====== Given records ======
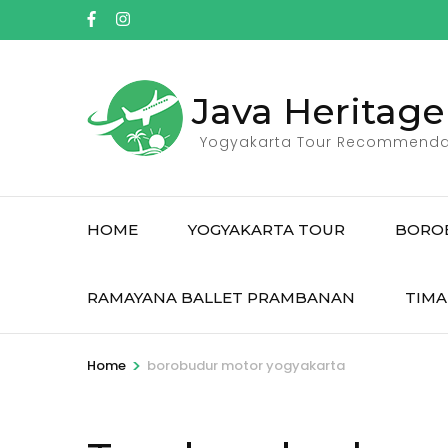
Skip
to
content
(Press
Java Heritage
Enter)
Yogyakarta Tour Recommenda
HOME
YOGYAKARTA TOUR
BORO
RAMAYANA BALLET PRAMBANAN
TIMA
>
Home
borobudur motor yogyakarta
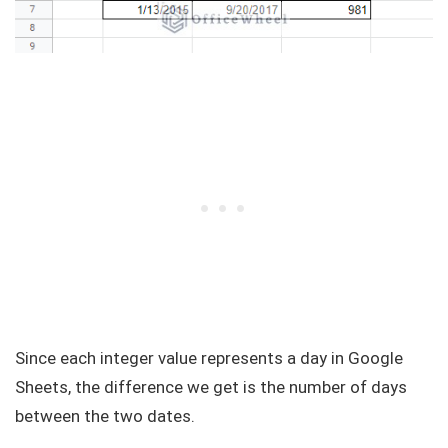
Since each integer value represents a day in Google
Sheets, the difference we get is the number of days
between the two dates.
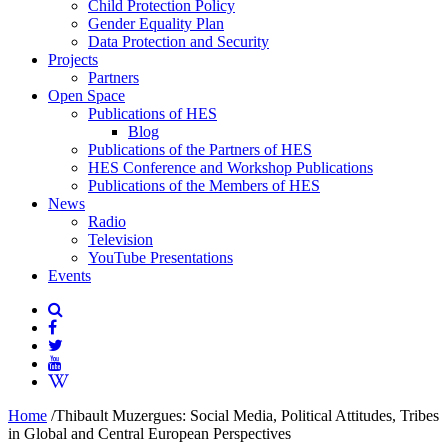
Child Protection Policy
Gender Equality Plan
Data Protection and Security
Projects
Partners
Open Space
Publications of HES
Blog
Publications of the Partners of HES
HES Conference and Workshop Publications
Publications of the Members of HES
News
Radio
Television
YouTube Presentations
Events
Home
/
Thibault Muzergues: Social Media, Political Attitudes, Tribes
in Global and Central European Perspectives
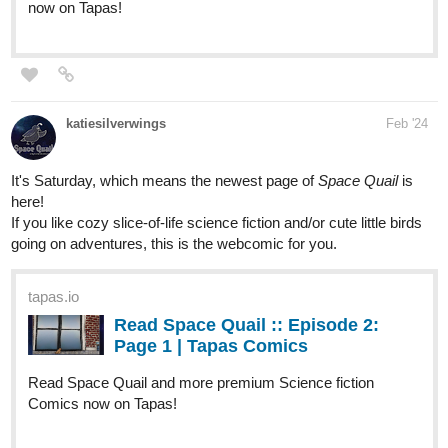
katiesilverwings
Feb '24
It's Saturday, which means the newest page of
Space Quail
is
here!
If you like cozy slice-of-life science fiction and/or cute little birds
going on adventures, this is the webcomic for you.
tapas.io
Read Space Quail :: Episode 2:
Page 1 | Tapas Comics
Read Space Quail and more premium Science fiction
Comics now on Tapas!
tapas.io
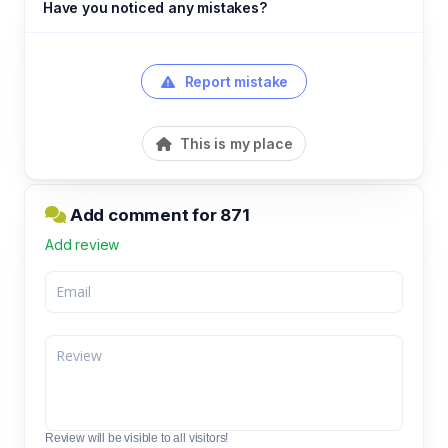
Have you noticed any mistakes?
Report mistake
This is my place
Add comment for 871
Add review
Review will be visible to all visitors!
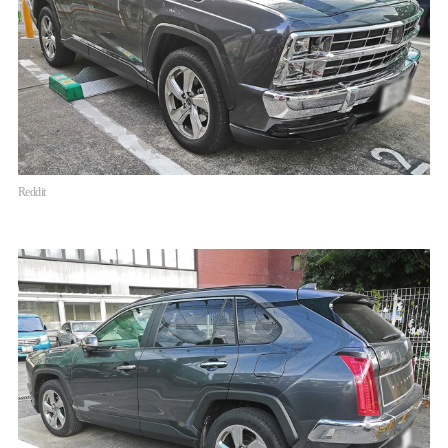
Reddit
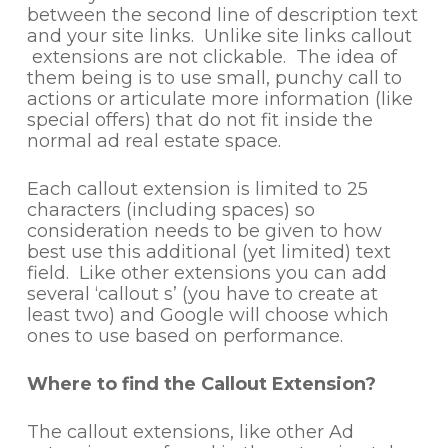
between the second line of description text
and your site links. Unlike site links callout
extensions are not clickable. The idea of
them being is to use small, punchy call to
actions or articulate more information (like
special offers) that do not fit inside the
normal ad real estate space.
Each callout extension is limited to 25
characters (including spaces) so
consideration needs to be given to how
best use this additional (yet limited) text
field. Like other extensions you can add
several ‘callout s’ (you have to create at
least two) and Google will choose which
ones to use based on performance.
Where to find the Callout Extension?
The callout extensions, like other Ad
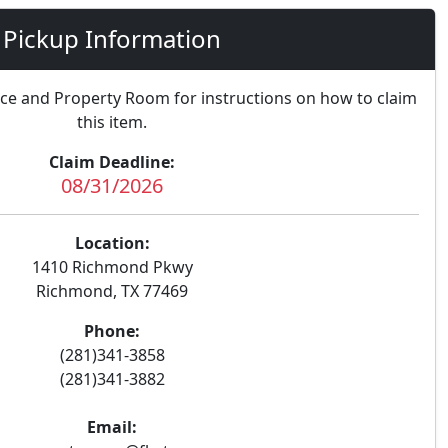
Pickup Information
nce and Property Room for instructions on how to claim
this item.
Claim Deadline:
08/31/2026
Location:
1410 Richmond Pkwy
Richmond, TX 77469
Phone:
(281)341-3858
(281)341-3882
Email:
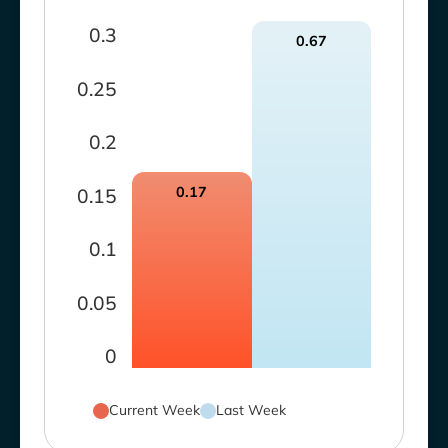
0.3
0.67
0.25
0.2
0.17
0.15
0.1
0.05
0
Current Week
Last Week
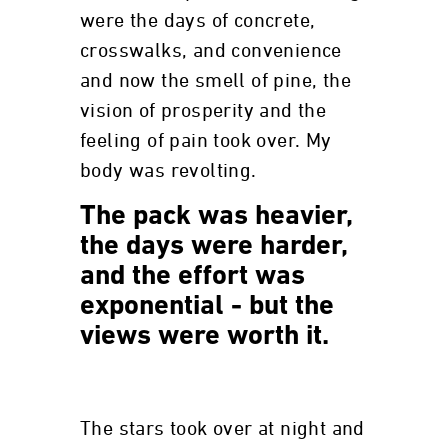
were the days of concrete,
crosswalks, and convenience
and now the smell of pine, the
vision of prosperity and the
feeling of pain took over. My
body was revolting.
The pack was heavier,
the days were harder,
and the effort was
exponential - but the
views were worth it.
The stars took over at night and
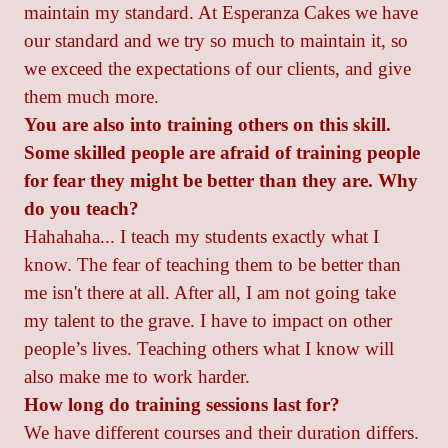
maintain my standard. At Esperanza Cakes we have
our standard and we try so much to maintain it, so
we exceed the expectations of our clients, and give
them much more.
You are also into training others on this skill.
Some skilled people are afraid of training people
for fear they might be better than they are. Why
do you teach?
Hahahaha... I teach my students exactly what I
know. The fear of teaching them to be better than
me isn't there at all. After all, I am not going take
my talent to the grave. I have to impact on other
people’s lives. Teaching others what I know will
also make me to work harder.
How long do training sessions last for?
We have different courses and their duration differs.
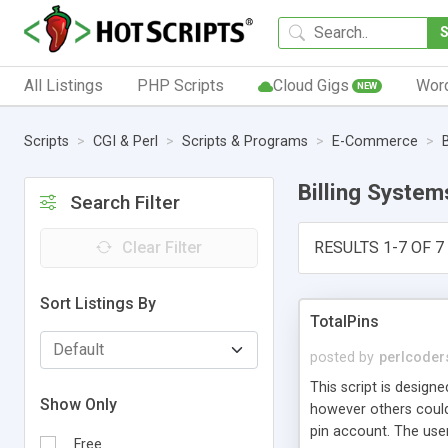
All Listings
PHP Scripts
Cloud Gigs
Wor
NEW
Scripts
CGI & Perl
Scripts & Programs
E-Commerce
Billing System
Search Filter
Clear Filter
RESULTS 1-7 OF 7
Sort Listings By
TotalPins
posted by
perlcoder
This script is design
Show Only
however others could 
pin account. The user
Free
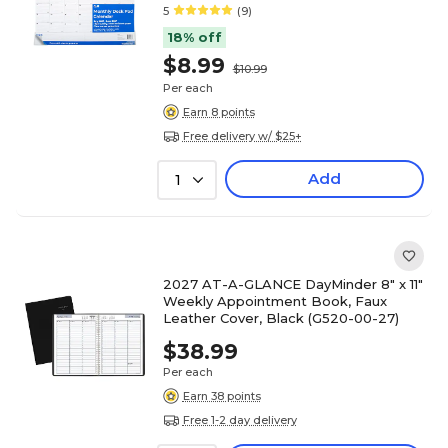
5
(9)
18% off
$8.99
$10.99
Per each
Earn 8 points
Free delivery w/ $25+
Add
1
2027 AT-A-GLANCE DayMinder 8" x 11"
Weekly Appointment Book, Faux
Leather Cover, Black (G520-00-27)
$38.99
Per each
Earn 38 points
Free 1-2 day delivery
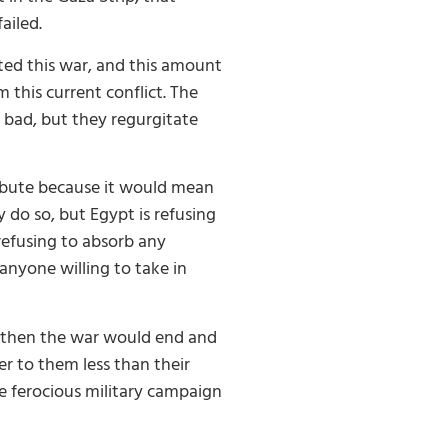
ailed.
ted this war, and this amount
 this current conflict. The
 bad, but they regurgitate
tribute because it would mean
y do so, but Egypt is refusing
refusing to absorb any
anyone willing to take in
e then the war would end and
r to them less than their
e ferocious military campaign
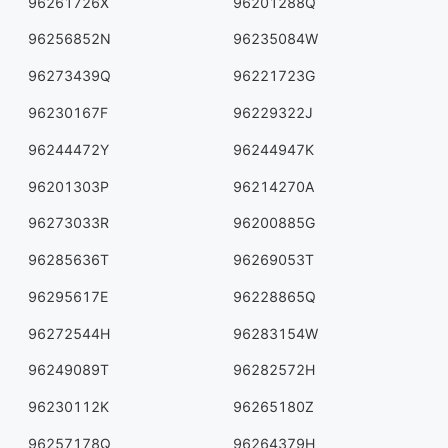
96261726X
96201288Q
96256852N
96235084W
96273439Q
96221723G
96230167F
96229322J
96244472Y
96244947K
96201303P
96214270A
96273033R
96200885G
96285636T
96269053T
96295617E
96228865Q
96272544H
96283154W
96249089T
96282572H
96230112K
96265180Z
96257178Q
96264379H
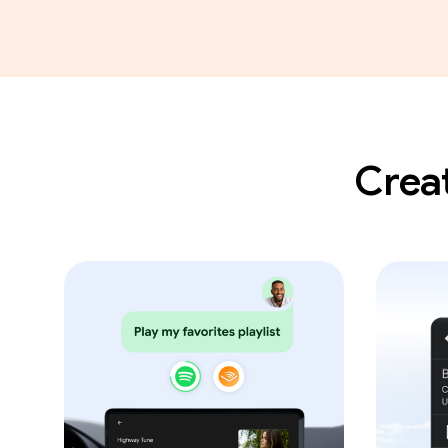
Creat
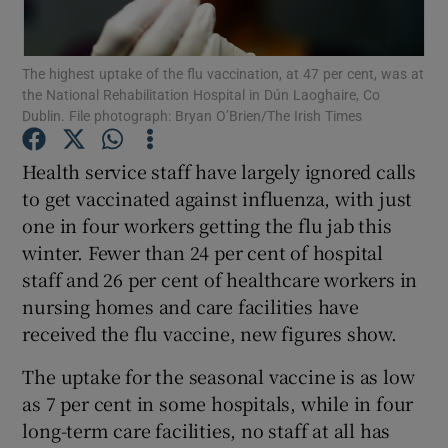
Show Podcasts sub sections
The highest uptake of the flu vaccination, at 47 per cent, was at
the National Rehabilitation Hospital in Dún Laoghaire, Co
Dublin. File photograph: Bryan O’Brien/The Irish Times
Health service staff have largely ignored calls
to get vaccinated against influenza, with just
Show Gaeilge sub sections
one in four workers getting the flu jab this
winter. Fewer than 24 per cent of hospital
Show History sub sections
staff and 26 per cent of healthcare workers in
nursing homes and care facilities have
received the flu vaccine, new figures show.
The uptake for the seasonal vaccine is as low
 window
as 7 per cent in some hospitals, while in four
long-term care facilities, no staff at all has
Show Sponsored sub sections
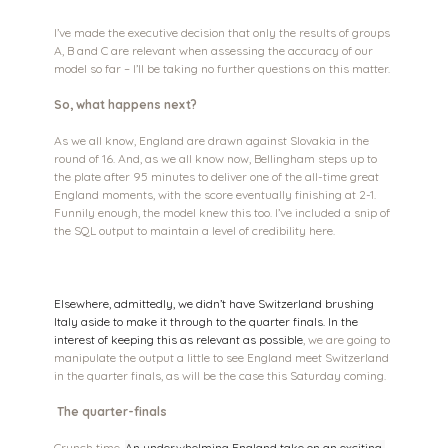
I’ve made the executive decision that only the results of groups 
A, B and C are relevant when assessing the accuracy of our 
model so far – I’ll be taking no further questions on this matter.
So, what happens next?
As we all know, England are drawn against Slovakia in the 
round of 16. And, as we all know now, Bellingham steps up to 
the plate after 95 minutes to deliver one of the all-time great 
England moments, with the score eventually finishing at 2-1. 
Funnily enough, the model knew this too. I’ve included a snip of 
the SQL output to maintain a level of credibility here.
Elsewhere, admittedly, we didn’t have Switzerland brushing 
Italy aside to make it through to the quarter finals. In the 
interest of keeping this as relevant as possible
, we are going to 
manipulate the output a little to see England meet Switzerland 
in the quarter finals, as will be the case this Saturday coming.
The quarter-finals
Crunch time. 
An underwhelming England take on an exciting 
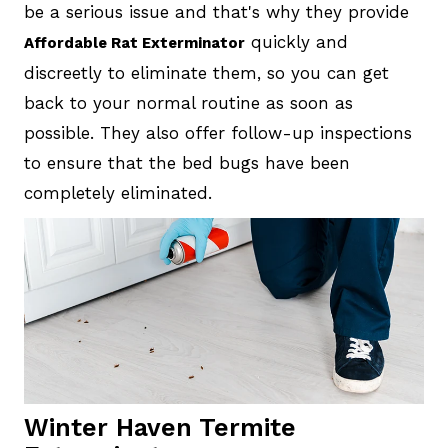
be a serious issue and that's why they provide
quickly and
Affordable Rat Exterminator
discreetly to eliminate them, so you can get
back to your normal routine as soon as
possible. They also offer follow-up inspections
to ensure that the bed bugs have been
completely eliminated.
Winter Haven Termite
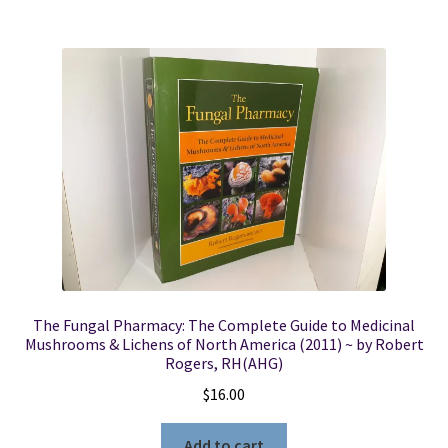
The Fungal Pharmacy: The Complete Guide to Medicinal
Mushrooms & Lichens of North America (2011) ~ by Robert
Rogers, RH(AHG)
$
16.00
Add to cart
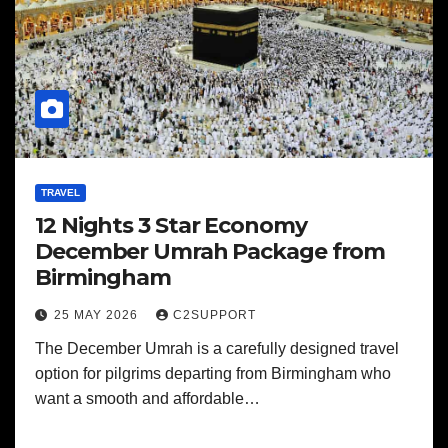
TRAVEL
12 Nights 3 Star Economy
December Umrah Package from
Birmingham
25 MAY 2026
C2SUPPORT
The December Umrah is a carefully designed travel
option for pilgrims departing from Birmingham who
want a smooth and affordable…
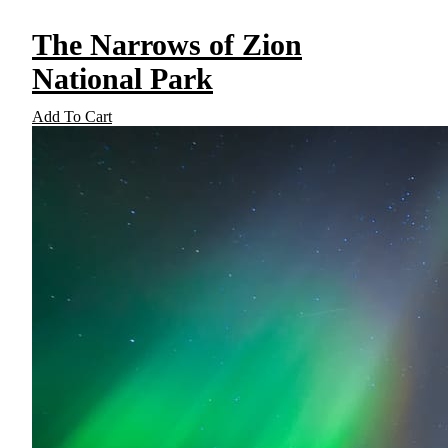
The Narrows of Zion
National Park
Add To Cart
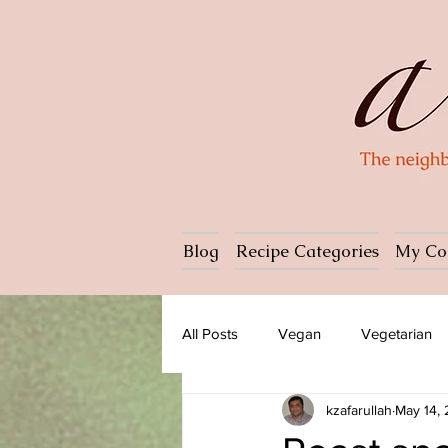
Blog
Recipe Categories
My Co
All Posts
Vegan
Vegetarian
kzafarullah
May 14,
Dessert
Ice cream
Past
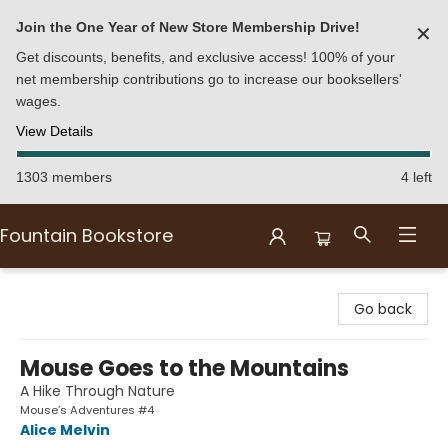
Join the One Year of New Store Membership Drive!
✕
Get discounts, benefits, and exclusive access! 100% of your
net membership contributions go to increase our booksellers'
wages.
View Details
1303 members
4 left
Fountain Bookstore
Fountain Bookstore
Go back
Mouse Goes to the Mountains
A Hike Through Nature
Mouse’s Adventures #4
Alice Melvin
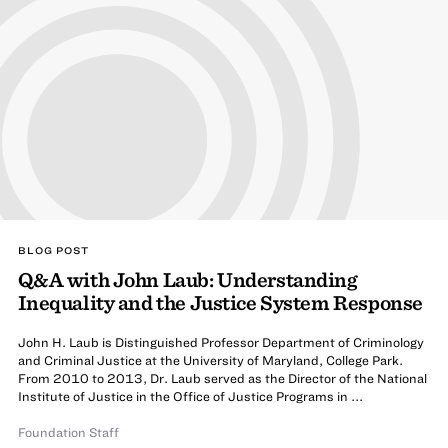
BLOG POST
Q&A with John Laub: Understanding
Inequality and the Justice System Response
John H. Laub is Distinguished Professor Department of Criminology
and Criminal Justice at the University of Maryland, College Park.
From 2010 to 2013, Dr. Laub served as the Director of the National
Institute of Justice in the Office of Justice Programs in ...
Foundation Staff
======
Brief:
A line belongs in the answer if it contains the word "facilities"; please copy each such line from the material.

Solution to this task:
nursing homes and care facilities have
long-term care facilities, no staff at all has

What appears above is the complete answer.